Thermal Shock Resistance
Thermal shock is one of the main causes of damage to refractory materials in kilns, so it is necessary to select materials with high thermal shock resistance. The most commonly used refractory materials are chromite-spinel, andalusite, corundum and zircon for fuel burning kilns, and dolomite, quartzite, magnesite-chrome brick and quartz brick for air combustion kilns.
Slag Corrosion Resistance
In order to ensure the service life of the kiln, the selection of refractory materials must have good slag corrosion resistance. The common refractory materials used to resist slag corrosion are chrome spinel bricks, magnesia chrome bricks and magnesia carbon bricks, which are widely used in iron and steel smelting kilns.
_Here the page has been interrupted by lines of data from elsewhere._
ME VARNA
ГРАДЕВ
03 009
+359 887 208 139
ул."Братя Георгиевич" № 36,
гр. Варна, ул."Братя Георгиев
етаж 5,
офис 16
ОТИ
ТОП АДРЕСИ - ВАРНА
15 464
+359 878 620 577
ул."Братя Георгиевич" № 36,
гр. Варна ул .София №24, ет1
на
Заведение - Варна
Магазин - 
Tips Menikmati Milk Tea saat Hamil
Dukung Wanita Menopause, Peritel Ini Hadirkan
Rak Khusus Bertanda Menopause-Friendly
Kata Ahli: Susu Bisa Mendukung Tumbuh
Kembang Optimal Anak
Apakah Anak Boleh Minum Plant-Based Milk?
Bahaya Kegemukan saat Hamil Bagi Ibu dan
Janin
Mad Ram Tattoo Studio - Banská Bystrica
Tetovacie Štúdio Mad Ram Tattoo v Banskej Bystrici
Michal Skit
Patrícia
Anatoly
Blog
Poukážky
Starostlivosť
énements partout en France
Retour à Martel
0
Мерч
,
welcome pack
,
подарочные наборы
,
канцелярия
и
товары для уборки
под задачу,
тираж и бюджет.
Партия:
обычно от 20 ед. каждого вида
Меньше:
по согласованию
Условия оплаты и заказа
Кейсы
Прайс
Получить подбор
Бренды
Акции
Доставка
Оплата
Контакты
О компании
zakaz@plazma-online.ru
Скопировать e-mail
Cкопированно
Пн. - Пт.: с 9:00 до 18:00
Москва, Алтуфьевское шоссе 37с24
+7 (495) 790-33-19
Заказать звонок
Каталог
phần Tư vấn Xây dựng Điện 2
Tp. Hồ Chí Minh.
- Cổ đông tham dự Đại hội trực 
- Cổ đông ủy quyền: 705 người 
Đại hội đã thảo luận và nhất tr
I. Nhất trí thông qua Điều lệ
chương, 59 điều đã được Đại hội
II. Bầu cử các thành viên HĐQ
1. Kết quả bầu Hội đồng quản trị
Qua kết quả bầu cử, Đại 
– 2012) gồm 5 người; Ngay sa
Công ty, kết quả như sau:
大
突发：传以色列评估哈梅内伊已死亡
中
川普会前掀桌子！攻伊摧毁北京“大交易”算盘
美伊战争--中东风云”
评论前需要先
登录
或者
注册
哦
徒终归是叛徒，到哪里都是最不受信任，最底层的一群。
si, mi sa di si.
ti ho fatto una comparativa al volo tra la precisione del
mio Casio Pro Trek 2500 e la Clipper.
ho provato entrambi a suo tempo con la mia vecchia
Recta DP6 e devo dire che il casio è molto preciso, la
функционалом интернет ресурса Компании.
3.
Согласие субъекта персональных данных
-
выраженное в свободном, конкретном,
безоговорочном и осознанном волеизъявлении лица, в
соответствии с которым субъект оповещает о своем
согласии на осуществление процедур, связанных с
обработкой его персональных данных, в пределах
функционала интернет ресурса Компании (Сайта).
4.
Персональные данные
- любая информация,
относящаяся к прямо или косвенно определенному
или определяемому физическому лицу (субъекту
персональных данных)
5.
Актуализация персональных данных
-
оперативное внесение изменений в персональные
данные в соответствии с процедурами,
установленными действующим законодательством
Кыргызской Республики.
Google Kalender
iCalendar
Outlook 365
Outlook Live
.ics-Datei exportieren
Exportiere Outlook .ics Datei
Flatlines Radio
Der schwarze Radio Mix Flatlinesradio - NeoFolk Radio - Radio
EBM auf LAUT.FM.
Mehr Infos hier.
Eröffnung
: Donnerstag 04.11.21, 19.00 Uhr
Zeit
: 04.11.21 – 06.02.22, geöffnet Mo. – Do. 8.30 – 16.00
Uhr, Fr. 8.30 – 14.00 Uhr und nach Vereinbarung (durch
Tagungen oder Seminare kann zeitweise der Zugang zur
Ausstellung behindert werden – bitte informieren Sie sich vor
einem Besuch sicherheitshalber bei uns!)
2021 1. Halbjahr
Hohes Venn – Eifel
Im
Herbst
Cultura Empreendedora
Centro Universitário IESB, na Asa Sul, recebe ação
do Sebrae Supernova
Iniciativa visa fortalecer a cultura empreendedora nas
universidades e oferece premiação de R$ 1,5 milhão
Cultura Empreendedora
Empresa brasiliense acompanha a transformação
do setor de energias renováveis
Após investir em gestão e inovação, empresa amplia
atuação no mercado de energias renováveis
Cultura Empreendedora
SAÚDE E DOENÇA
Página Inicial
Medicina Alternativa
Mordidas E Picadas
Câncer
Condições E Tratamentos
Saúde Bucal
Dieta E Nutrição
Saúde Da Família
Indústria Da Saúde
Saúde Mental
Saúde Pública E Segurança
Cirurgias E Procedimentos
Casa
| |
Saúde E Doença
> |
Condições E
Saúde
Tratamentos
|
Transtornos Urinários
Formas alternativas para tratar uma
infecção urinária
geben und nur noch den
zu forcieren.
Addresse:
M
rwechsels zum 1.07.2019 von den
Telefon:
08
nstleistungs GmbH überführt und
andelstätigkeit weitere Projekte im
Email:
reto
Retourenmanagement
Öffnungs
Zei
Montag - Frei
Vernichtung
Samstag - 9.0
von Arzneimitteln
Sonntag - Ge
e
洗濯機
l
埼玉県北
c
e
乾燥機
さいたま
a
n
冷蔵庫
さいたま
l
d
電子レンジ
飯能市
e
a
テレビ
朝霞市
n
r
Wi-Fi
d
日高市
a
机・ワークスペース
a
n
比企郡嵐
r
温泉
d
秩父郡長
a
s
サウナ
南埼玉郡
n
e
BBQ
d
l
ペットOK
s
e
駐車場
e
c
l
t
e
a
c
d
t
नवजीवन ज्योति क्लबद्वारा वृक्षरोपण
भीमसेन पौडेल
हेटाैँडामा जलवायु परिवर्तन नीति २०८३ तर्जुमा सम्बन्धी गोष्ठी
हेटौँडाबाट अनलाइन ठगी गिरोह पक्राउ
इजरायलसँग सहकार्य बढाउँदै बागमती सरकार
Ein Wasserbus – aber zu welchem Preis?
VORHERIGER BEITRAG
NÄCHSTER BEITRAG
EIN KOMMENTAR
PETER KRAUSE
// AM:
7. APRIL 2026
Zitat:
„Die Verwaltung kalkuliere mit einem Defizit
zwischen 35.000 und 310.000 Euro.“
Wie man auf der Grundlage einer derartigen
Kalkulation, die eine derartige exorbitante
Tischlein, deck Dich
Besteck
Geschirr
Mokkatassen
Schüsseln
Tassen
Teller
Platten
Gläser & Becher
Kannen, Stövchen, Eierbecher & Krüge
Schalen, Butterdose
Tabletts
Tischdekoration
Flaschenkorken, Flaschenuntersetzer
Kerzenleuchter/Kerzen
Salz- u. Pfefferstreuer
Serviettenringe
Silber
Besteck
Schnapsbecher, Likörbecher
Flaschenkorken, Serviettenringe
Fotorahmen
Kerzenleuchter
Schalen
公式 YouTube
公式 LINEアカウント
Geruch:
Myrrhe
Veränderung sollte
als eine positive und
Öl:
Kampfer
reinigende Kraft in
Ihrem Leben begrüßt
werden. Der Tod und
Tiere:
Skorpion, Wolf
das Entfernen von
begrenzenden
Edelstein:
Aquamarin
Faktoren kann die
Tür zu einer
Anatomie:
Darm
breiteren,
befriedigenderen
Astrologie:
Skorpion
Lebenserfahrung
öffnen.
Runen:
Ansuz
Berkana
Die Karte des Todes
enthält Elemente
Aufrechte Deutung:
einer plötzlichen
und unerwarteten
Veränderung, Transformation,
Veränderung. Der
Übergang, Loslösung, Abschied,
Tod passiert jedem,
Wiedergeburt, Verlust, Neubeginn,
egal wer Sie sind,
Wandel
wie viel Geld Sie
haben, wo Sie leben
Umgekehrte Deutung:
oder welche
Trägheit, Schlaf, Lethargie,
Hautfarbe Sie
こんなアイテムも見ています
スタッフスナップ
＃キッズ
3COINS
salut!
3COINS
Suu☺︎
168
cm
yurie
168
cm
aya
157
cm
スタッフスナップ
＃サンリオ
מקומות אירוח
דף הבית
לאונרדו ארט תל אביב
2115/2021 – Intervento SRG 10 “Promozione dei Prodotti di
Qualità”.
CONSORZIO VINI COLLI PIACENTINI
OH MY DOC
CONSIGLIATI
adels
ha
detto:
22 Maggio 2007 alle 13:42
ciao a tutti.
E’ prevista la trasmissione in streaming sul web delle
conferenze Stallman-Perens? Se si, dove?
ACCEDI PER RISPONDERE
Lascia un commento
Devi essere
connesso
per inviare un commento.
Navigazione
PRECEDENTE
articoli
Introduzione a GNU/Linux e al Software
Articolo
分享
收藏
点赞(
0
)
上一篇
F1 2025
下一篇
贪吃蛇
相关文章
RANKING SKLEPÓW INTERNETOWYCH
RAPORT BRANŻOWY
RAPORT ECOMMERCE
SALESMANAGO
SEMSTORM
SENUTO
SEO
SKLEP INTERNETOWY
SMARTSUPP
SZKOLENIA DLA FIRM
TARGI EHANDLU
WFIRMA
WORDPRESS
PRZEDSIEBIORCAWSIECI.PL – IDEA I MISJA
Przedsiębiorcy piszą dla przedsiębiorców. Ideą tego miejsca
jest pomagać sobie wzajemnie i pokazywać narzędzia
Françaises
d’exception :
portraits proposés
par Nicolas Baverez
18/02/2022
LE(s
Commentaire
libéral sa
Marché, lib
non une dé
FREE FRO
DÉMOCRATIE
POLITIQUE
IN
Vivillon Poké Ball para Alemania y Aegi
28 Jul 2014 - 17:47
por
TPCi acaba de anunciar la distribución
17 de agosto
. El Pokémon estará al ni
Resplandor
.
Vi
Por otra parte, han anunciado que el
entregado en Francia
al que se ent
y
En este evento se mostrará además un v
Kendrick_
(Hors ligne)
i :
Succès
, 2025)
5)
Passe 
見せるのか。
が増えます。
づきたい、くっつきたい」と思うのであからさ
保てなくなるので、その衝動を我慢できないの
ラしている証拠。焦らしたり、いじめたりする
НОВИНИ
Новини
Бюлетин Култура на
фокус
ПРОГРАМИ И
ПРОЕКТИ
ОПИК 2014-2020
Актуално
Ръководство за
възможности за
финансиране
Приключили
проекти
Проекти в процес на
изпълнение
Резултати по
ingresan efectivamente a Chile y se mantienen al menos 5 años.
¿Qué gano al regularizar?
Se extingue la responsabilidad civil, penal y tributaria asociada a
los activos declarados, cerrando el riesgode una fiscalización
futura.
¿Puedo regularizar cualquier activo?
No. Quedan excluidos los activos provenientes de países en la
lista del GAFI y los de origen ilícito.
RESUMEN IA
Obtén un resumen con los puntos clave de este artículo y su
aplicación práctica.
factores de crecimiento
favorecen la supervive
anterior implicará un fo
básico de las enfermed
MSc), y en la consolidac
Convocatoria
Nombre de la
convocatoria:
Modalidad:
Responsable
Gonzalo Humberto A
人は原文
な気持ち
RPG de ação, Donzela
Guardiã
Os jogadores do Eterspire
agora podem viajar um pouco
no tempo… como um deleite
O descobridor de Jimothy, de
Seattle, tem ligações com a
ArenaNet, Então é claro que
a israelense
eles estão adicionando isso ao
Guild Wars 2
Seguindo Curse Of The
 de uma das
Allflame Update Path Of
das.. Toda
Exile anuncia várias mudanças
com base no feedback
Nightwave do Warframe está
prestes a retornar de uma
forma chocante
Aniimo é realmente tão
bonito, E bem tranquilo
Alkali Corrosion Resistance
The main alkali corrosion resistant refractory material used in kilns is alumina-chromium brick, which is widely used in kilns with alkali corrosion, such as corner and feed channel of cement rotary kiln and burning zone of lime kiln.
Mechanical Strength
The mechanical strength of refractory material for certain working conditions is determined by the temperature and loading conditions of kiln and the nature of material in kiln. Firebrick and magnesia-chrome bricks are usually used to resist chemical corrosion and protect kiln furnace wall and guard plate in high temperature areas.
Heat Insulation Performance
The selection of insulating refractories used in kilns should take into account the insulation requirements of kiln, the performance of the material and the technical and economic conditions. Common insulating refractories, such as lightweight fire clay bricks, light high alumina bricks, light corundum-graphite bricks, lightweight magnesia and lightweight spinel bricks.
Thermal Linear Expansion Coefficient
The thermal linear expansion coefficient of refractory material used in kiln should be lower than that of kiln lining, because if the thermal linear expansion coefficient of material is larger than that of kiln lining, cracks will appear in the lining due to difference in thermal expansion and contraction, reducing the service life of the kiln. Therefore, it is necessary to select the refractory material with low thermal linear expansion coefficient with appropriate combination of several materials. For example, fireclay bricks combined with high alumina bricks, corundum-graphite combined with magnesite-chrome, etc.
Conclusion
Overall, the selection of refractory material used in kiln should be determined by considering the type of kiln, atmosphere, material performance, mechanical strength and heat insulation performance, and low thermal linear expansion coefficient. The choice of appropriate refractory material can help to improve the service life of the kiln and ensure production efficiency, making full use of refractory material.